October 28, 2003
Director of Media Relations
413/542-8417

AMHERST, Mass.- In his new book, Light Disguise ($14, 63 pp., Copper Beech Press, Providence, R.I., 2003), David Sofield, the Samuel Williston Professor of English at Amherst College, offers 30 new poems that "question and re-question their sense of something seen or perhaps of something heard," according to poet Richard Wilbur. Sofield will read from Light Disguise at the Alumni House at Amherst College on Monday, Nov. 17 at 8 p.m., as part of the Creative Writing Center's series of readings.

Light Disguise offers lyrics that explore the dailyness of living, informed by a intelligence that Mary Jo Salter, poet and professor of English at Mount Holyoke College, calls "elegant, erudite, [and] deeply felt." Daniel Hall, poet and writer-in-residence at Amherst says Light Disguise is "as lean and satisfying a book as I've read in years."
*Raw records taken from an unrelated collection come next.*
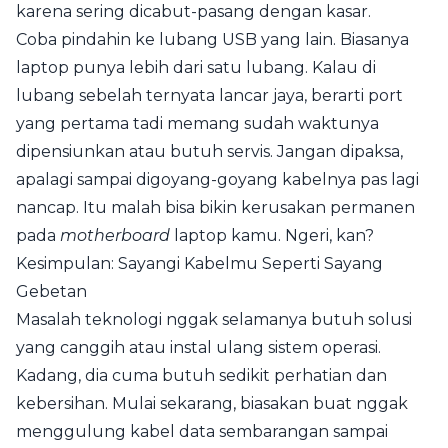
karena sering dicabut-pasang dengan kasar.
Coba pindahin ke lubang USB yang lain. Biasanya
laptop punya lebih dari satu lubang. Kalau di
lubang sebelah ternyata lancar jaya, berarti port
yang pertama tadi memang sudah waktunya
dipensiunkan atau butuh servis. Jangan dipaksa,
apalagi sampai digoyang-goyang kabelnya pas lagi
nancap. Itu malah bisa bikin kerusakan permanen
pada
motherboard
laptop kamu. Ngeri, kan?
Kesimpulan: Sayangi Kabelmu Seperti Sayang
Gebetan
Masalah teknologi nggak selamanya butuh solusi
yang canggih atau instal ulang sistem operasi.
Kadang, dia cuma butuh sedikit perhatian dan
kebersihan. Mulai sekarang, biasakan buat nggak
menggulung kabel data sembarangan sampai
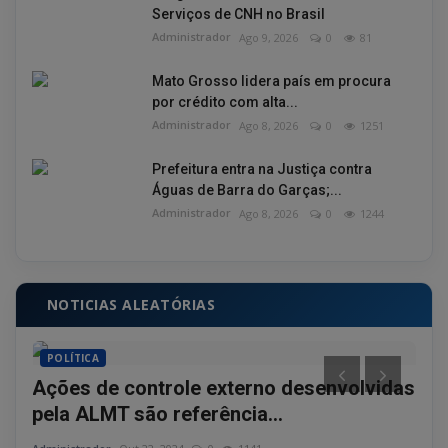
Serviços de CNH no Brasil
Administrador
Ago 9, 2026
0
81
Mato Grosso lidera país em procura
por crédito com alta...
Administrador
Ago 8, 2026
0
1251
Prefeitura entra na Justiça contra
Águas de Barra do Garças;...
Administrador
Ago 8, 2026
0
1244
NOTICIAS ALEATÓRIAS
POLÍTICA
PO
Ações de controle externo desenvolvidas
Ver
pela ALMT são referência...
pos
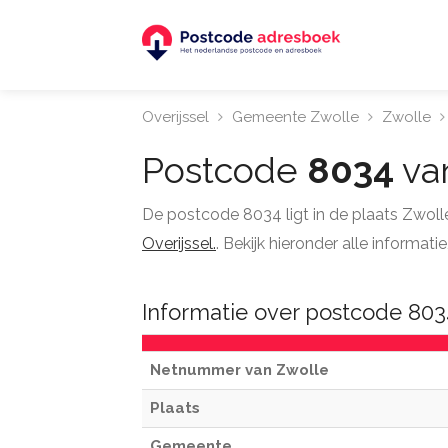
Overijssel
Gemeente Zwolle
Zwolle
Postcode
8034
va
De postcode 8034 ligt in de plaats Zwol
Overijssel.
. Bekijk hieronder alle informa
Informatie over postcode 803
Netnummer van Zwolle
Plaats
Gemeente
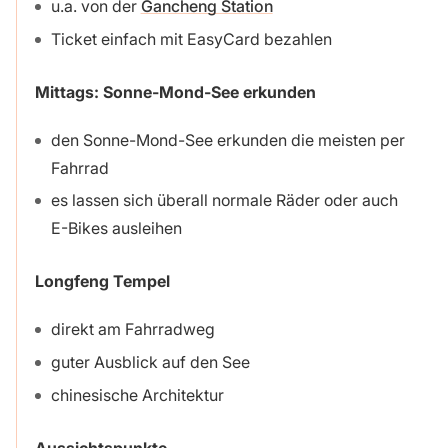
u.a. von der
Gancheng Station
Ticket einfach mit EasyCard bezahlen
Mittags:
Sonne-Mond-See erkunden
den Sonne-Mond-See erkunden die meisten per
Fahrrad
es lassen sich überall normale Räder oder auch
E-Bikes ausleihen
Longfeng Tempel
direkt am Fahrradweg
guter Ausblick auf den See
chinesische Architektur
Aussichtspunkte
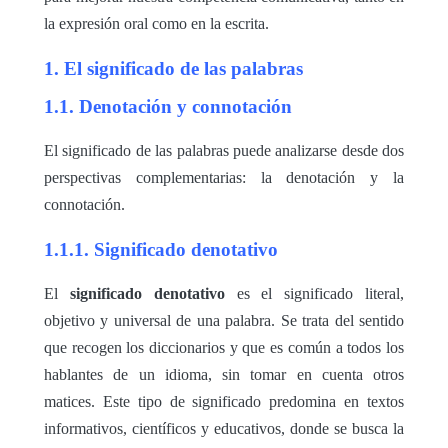
la expresión oral como en la escrita.
1. El significado de las palabras
1.1. Denotación y connotación
El significado de las palabras puede analizarse desde dos
perspectivas complementarias: la denotación y la
connotación.
1.1.1. Significado denotativo
El
significado denotativo
es el significado literal,
objetivo y universal de una palabra. Se trata del sentido
que recogen los diccionarios y que es común a todos los
hablantes de un idioma, sin tomar en cuenta otros
matices. Este tipo de significado predomina en textos
informativos, científicos y educativos, donde se busca la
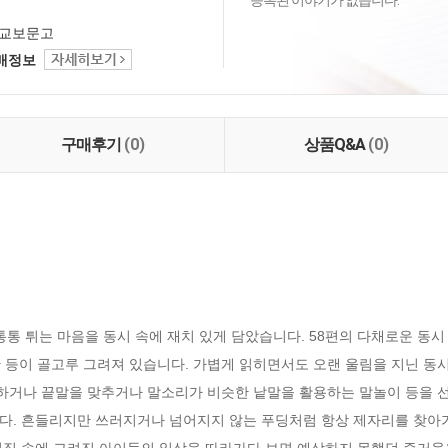
등록된 이야기가 없습니다.
교보문고
택배정보
구매후기
(0)
상품Q&A
(0)
통통 튀는 마음을 동시 속에 재치 있게 담았습니다. 58편의 다채로운 동
판 등이 골고루 그려져 있습니다. 가볍게 읽히면서도 오랜 울림을 지닌 동시
거나 끝말을 맞추거나 말소리가 비슷한 낱말을 활용하는 말놀이 등을 선
다. 흔들리지만 쓰러지거나 넘어지지 않는 푸딩처럼 항상 제자리를 찾아가는
집 속에 그려진 아이들의 일상을 따라가다 보면 예상하지 못했던 즐거움을 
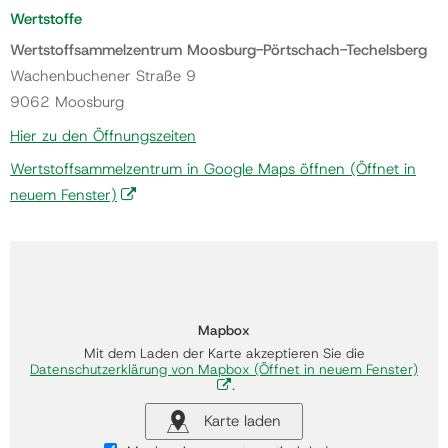
Wertstoffe
Wertstoffsammelzentrum Moosburg-Pörtschach-Techelsberg
Wachenbuchener Straße 9
9062 Moosburg
Hier zu den Öffnungszeiten
Wertstoffsammelzentrum in Google Maps öffnen
(Öffnet in
neuem Fenster)
Mapbox
Mit dem Laden der Karte akzeptieren Sie die
Datenschutzerklärung von Mapbox
(Öffnet in neuem Fenster)
.
Karte laden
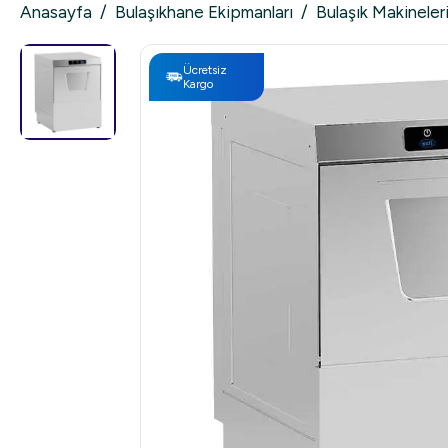
Anasayfa
/
Bulaşıkhane Ekipmanları
/
Bulaşık Makineler
Ücretsiz
Kargo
Sofield works comfortably in such traditional forms as the villanelle and sonnet, in couplets and sestets, but also writes long sequences in strict blank verse. As novelist and poet Brad Leithauser, lecturer in humanities at Mount Holyoke College, says, "Unlike so much formal poetry on the scene today, Sofield's work manifests a craftsmanship whose end is not mere deference to tradition or the simple urge to flaunt erudition or expertise; the poems' formal designs are in service to subject matter."

Sofield's poems have appeared in Poetry, The New Yorker, The Yale Review, The New Criterion, Southwest Review and The New Republic. He co-edited Under Criticism (with Herbert F. Tucker, 1998), a collection of critical essays, to which he contributed "Richard Wilbur's 'Lying'."

Sofield has taught English and creative writing at Amherst since 1965. He received a B.A. from Princeton University and M.A. and Ph.D. degrees from Stanford.